Generally speaking he used floggings and terror to subdue the natives on his voyages. He liked
'carving crosses into natives’ flesh in revenge for petty crimes' and cutting through flesh to the bone.
'..on his third voyage, on the quest to find the Northwest Passage, Cook had begun to drown in some unseen, interior deluge. He sank into a black mood, lost touch with reality and inflicted punishments on his crew at the slightest whim. He paced the deck and flew into rages that the sailors called heivas, after a Tahitian stomping dance. He spread terror across the islands, torching entire villages and carving crosses into natives’ flesh in revenge for petty crimes.


He and his crew had sex with the natives knowing he would spread tuburculosis and syphlis .
The diseases he helped spread killed 2/3rds of Australian Aboriginees.

Got an issue with any of that?

Torching villages was just what they did at the time so it was ok.
He shot a Maori. Not an Indigenous Australian.
 
I always like these conversations. People get caught up in these arguments about things which happened generations ago and for which there is never going to be any answer or resolution. It feels like a grade 6 social studies class right now. It’s a convenient way to never address the real social issues facing current indigenous Australians which can actually be answered and resolved.

How can they be answered and resolved? Biggest problem is lack of meaning and career options in isolated parts of the country. Can't change that without massive industry being brought to the regions, which is often against the will of the local indigenous population.
 
I know 200 years of murder, slaughter, dispossession, stolen lands, rape, stolen families, lowered life expectancy, worse health outcomes, was just not enough. It could have been a hell of a lot worse.

Yes it could have been much worse. MUCH worse.

The government supported murder, slaughter, dispossession of a people could STILL be happening today, like it is elsewhere.

As for criticising someone who reads and educated themselves, that is not a great argument.

Have your heard of the Uyghurs in northern China? Have a read on the link below.

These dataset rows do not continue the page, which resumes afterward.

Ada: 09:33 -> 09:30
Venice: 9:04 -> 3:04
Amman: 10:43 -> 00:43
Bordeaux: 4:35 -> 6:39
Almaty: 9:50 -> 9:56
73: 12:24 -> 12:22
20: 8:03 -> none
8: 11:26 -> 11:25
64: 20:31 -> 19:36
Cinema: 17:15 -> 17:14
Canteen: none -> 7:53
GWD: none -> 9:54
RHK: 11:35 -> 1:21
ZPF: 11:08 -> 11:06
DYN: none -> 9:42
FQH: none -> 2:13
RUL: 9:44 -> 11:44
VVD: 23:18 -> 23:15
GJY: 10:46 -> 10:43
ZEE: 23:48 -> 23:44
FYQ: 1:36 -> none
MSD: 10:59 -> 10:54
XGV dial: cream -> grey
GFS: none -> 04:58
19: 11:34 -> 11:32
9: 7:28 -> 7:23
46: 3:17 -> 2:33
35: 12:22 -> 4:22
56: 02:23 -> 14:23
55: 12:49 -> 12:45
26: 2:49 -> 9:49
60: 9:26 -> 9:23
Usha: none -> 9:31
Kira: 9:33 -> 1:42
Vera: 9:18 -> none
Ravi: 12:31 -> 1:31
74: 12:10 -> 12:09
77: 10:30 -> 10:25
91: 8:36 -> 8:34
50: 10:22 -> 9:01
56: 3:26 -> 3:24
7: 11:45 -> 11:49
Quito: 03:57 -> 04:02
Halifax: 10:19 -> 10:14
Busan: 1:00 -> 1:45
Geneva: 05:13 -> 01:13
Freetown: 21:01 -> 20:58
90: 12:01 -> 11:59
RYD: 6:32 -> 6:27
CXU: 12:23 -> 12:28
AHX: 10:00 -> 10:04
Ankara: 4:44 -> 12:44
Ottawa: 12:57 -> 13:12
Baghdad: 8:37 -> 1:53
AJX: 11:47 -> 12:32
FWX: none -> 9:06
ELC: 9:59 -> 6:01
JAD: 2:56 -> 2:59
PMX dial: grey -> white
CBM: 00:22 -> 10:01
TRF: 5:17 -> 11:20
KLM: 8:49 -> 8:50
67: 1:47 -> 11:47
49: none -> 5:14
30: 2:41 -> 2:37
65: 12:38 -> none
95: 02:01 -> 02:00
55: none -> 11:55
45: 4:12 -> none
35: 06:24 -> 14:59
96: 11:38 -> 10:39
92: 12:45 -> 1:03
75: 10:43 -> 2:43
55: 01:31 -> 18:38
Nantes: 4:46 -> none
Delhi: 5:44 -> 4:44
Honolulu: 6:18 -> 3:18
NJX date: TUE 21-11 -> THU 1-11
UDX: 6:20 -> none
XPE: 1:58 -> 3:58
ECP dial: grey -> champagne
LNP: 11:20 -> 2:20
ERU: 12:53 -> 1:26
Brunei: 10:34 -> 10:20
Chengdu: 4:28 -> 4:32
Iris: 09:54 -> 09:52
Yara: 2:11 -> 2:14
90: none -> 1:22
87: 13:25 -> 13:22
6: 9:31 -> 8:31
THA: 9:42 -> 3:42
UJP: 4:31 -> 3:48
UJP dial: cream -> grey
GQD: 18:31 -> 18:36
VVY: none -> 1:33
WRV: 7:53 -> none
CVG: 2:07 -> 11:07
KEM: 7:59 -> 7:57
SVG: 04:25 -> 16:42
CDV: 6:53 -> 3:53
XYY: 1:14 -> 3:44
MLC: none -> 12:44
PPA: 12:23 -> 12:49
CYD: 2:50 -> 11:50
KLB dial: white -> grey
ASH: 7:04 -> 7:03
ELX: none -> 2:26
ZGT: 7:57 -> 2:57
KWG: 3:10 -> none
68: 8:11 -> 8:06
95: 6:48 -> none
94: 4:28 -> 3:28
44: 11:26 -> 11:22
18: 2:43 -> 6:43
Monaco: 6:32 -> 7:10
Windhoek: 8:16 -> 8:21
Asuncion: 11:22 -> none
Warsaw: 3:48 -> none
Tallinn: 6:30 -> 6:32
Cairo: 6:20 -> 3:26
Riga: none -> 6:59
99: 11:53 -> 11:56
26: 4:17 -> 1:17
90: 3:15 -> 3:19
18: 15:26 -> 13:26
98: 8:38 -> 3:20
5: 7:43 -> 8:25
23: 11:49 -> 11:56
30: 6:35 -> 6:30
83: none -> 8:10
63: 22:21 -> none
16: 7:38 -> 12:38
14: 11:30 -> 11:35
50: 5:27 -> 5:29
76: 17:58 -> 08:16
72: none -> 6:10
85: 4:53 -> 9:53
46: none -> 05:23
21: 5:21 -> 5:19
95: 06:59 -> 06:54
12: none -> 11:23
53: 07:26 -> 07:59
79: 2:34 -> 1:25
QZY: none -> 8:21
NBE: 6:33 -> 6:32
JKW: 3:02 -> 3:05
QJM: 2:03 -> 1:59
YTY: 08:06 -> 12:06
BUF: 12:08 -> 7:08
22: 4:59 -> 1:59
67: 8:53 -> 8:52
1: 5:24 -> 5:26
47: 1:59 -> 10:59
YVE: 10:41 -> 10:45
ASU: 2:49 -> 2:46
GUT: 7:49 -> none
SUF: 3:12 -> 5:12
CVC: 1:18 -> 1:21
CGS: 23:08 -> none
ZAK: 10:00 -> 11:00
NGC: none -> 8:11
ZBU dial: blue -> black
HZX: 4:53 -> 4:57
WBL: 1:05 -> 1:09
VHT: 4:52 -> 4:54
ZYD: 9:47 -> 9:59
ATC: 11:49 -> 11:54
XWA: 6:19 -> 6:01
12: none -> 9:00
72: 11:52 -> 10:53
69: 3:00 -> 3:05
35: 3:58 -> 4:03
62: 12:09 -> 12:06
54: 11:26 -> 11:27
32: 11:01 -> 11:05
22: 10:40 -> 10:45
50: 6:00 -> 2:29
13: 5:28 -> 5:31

Now I am not saying two wrongs make a right. However comparing how Australia has progressed in this space as opposed to China and others is a valid observation.
 
There is no evidence that on the east coast of Australia in 1770, the crew of the Endeavour killed any person. New Zealand was a different story.
Correct - Cook did shoot a Maori chief dead. But as for Australia, Cook and the crew of the Endeavour had no contact with Indigenous Australians - because they ran away.

The Endeavour made two landings in Australia, Botany Bay and Cooktown where they had to repair the Endeavour as it was sinking after hitting the Great Barrier Reef.
 
He shot at 2 Indigenous warriors before he got off the boat, wounding one. He definately killed people or ordered his crew to.

There is no evidence for your claim that Cook killed people when visiting the shores of Australia.

He shot dead someone when he first arrived

As I said, there is no evidence that any of the crew of the Endeavour - including Cook - killed anyone when they mapped the east coast of Australia in 1770.

snd killed 70% of the pop with small pox.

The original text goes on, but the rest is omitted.